Howard said the government was being inconsistent in the way it was applying the rules, allowing people to travel to the Island for non-essential reasons, such as weddings and graduations.
"I would think that having a roof over your head is an essential reason to travel to P.E.I. It's certainly more essential than a wedding or graduation ceremony," Howard said.
"Do you consider having a place to live an essential reason to come to P.E.I.?"
Thompson said his department has had 27,000 requests to come to P.E.I., and each is dealt individually.
"If someone sold their house in another province and wants to come here, it's being dealt with," Thompson said.
"We're trying to make sure everyone is safe, but no one has been denied if they have a property to come to that they own, and they're going to be a permanent resident.

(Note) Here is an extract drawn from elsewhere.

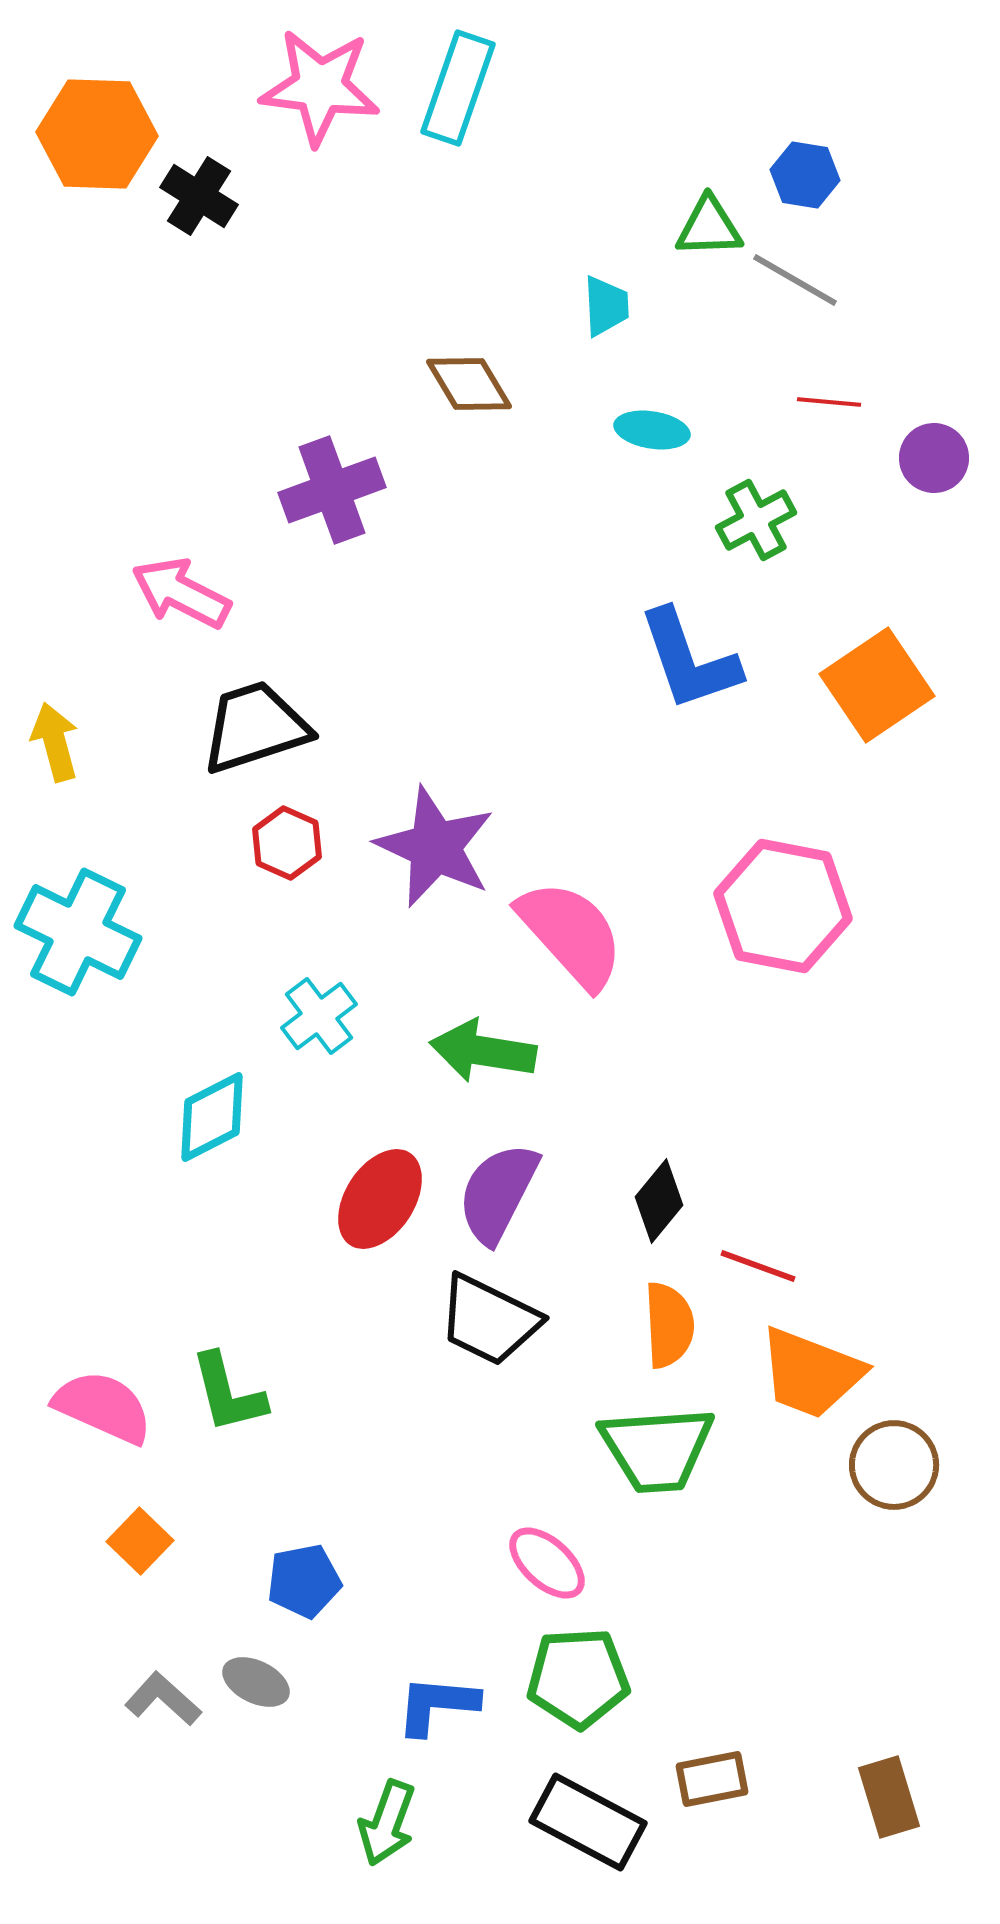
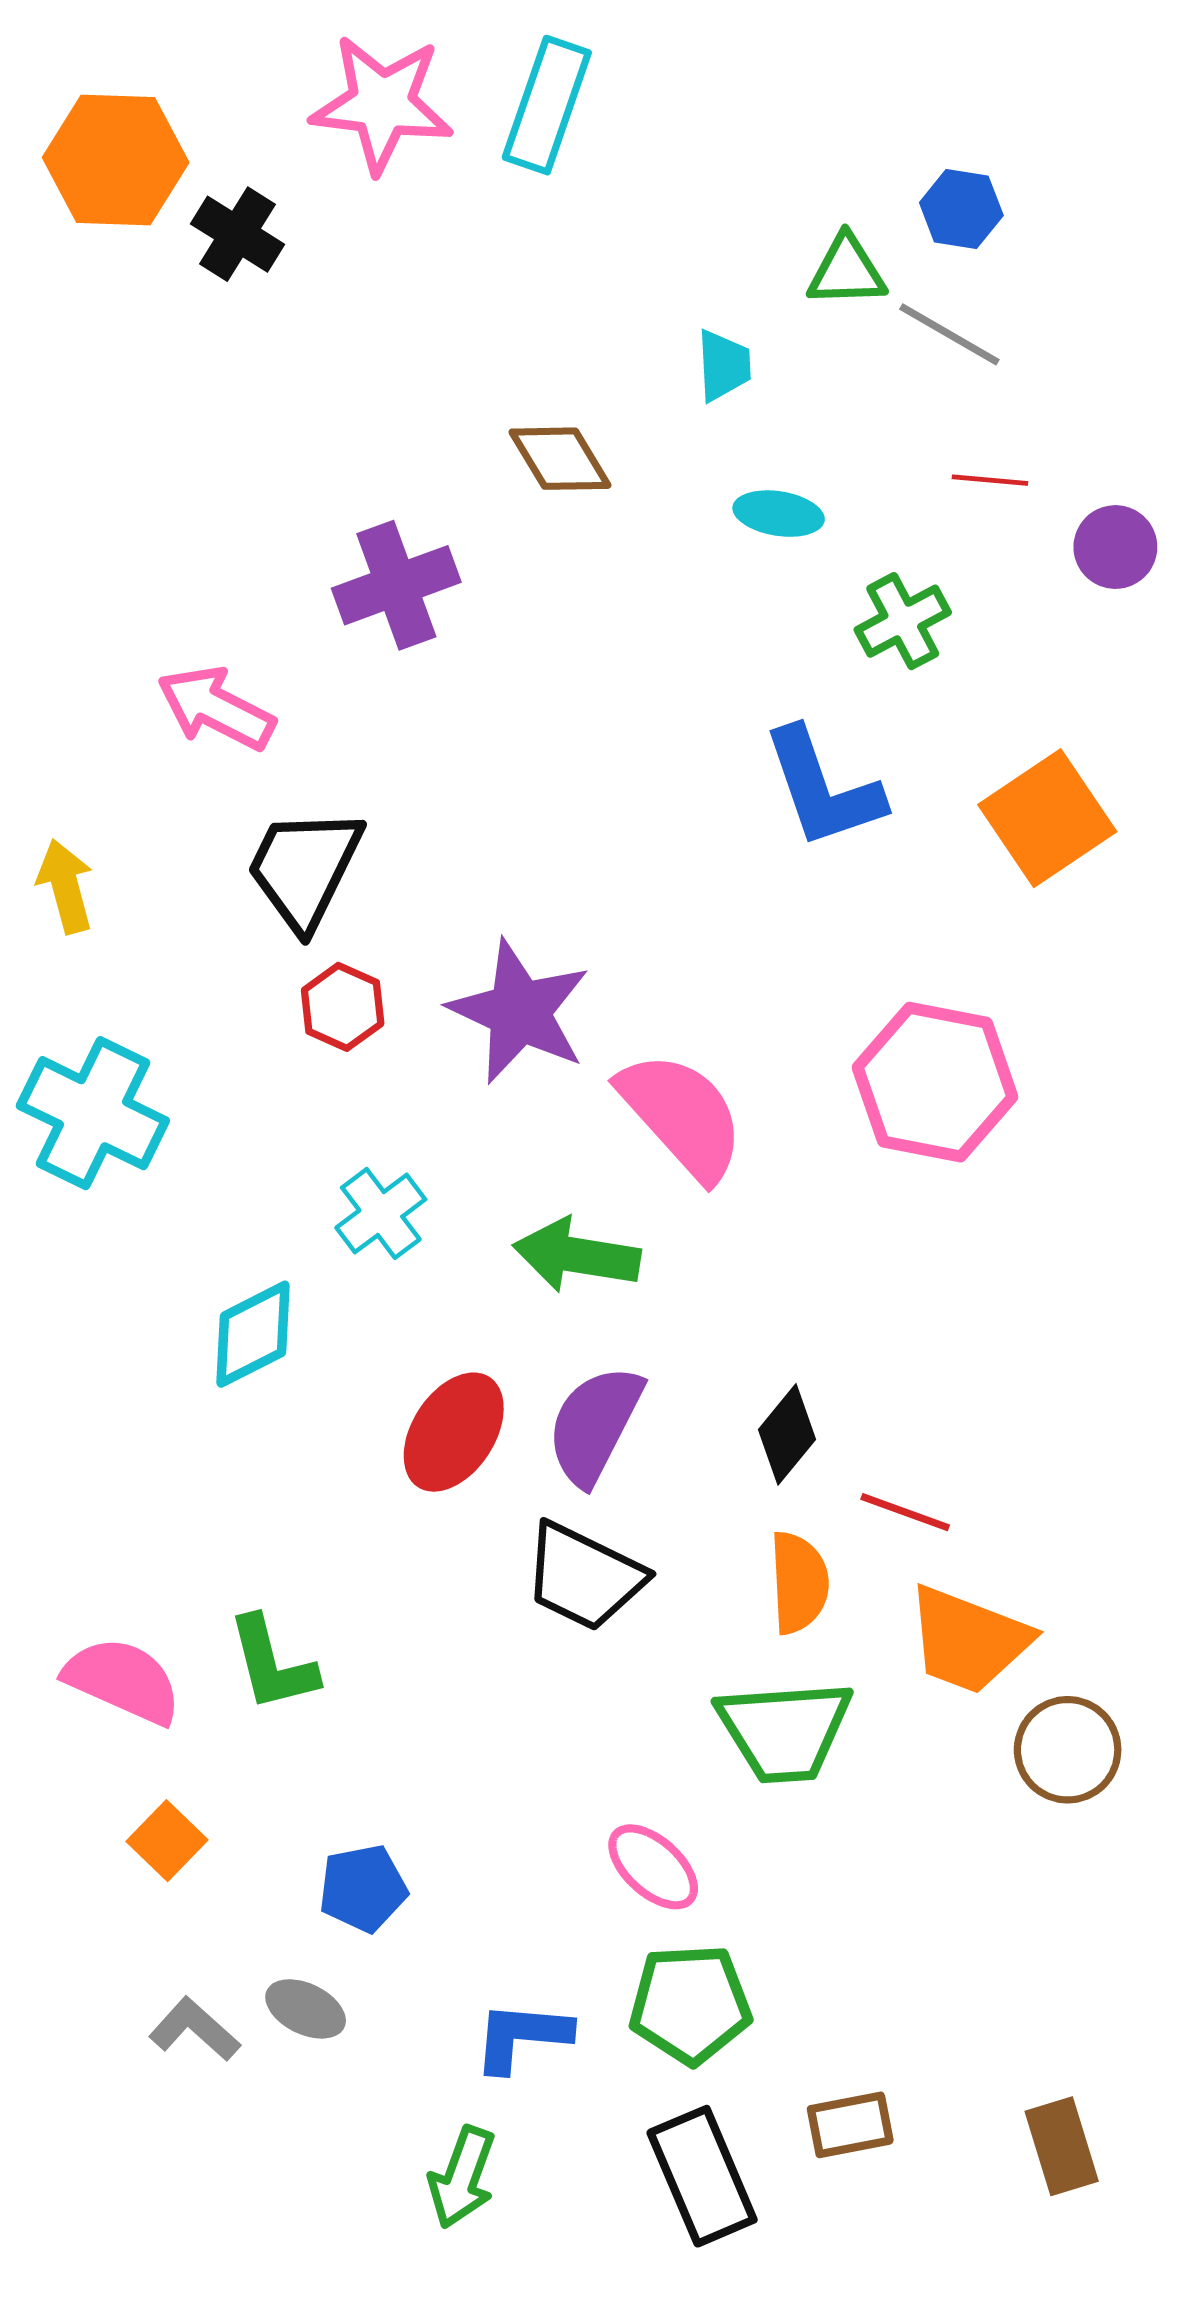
black trapezoid: (255, 727) -> (304, 868), turned -46
black rectangle: (588, 1822) -> (702, 2176), turned 39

It just takes time to process everything."
Howard asked the minister if there was an appeal process for applications that were turned down, or if people had to go to the minister personally to get help.
"I am glad to hear that the minister is considering this case, but politicians shouldn't be the gatekeepers for government compassion," Howard said.
Thompson said, as much as possible, he leaves the decision making to his staff.
"I am not the gatekeeper. We have over 40 staff in Public Safety taking care of this and addressing every instance," Thompson said.
"There's people that reach out to me and I try to manoeuvre them in the right direction, or I'll have people to reach out to them if there's circumstances where someone's stuck and they're Islanders, they're trying to get here."
"I have helped a few people, including a few people across there — some members here," Thompson said.
"It's a compassionate thing that I do, and we also have a compassionate team that deal with compassionate issues for health appointments, funerals, deaths, everything."
Howard also asked what the Department of Public Safety was doing to ensure that people travelling to P.E.I. were following the rules when they arrived.
He referred to a case earlier this week where charges were laid against five people in Summerside who ignored self-isolation requirements upon arriving on the Island.
"We've even heard of a rise in applications for self-isolation exemptions, and I hope government is being extremely cautious about approving these," Howard said.
Thompson said all travellers need pre-approval to come to the Island, and that the situation was "an unfortunate case where people didn't listen."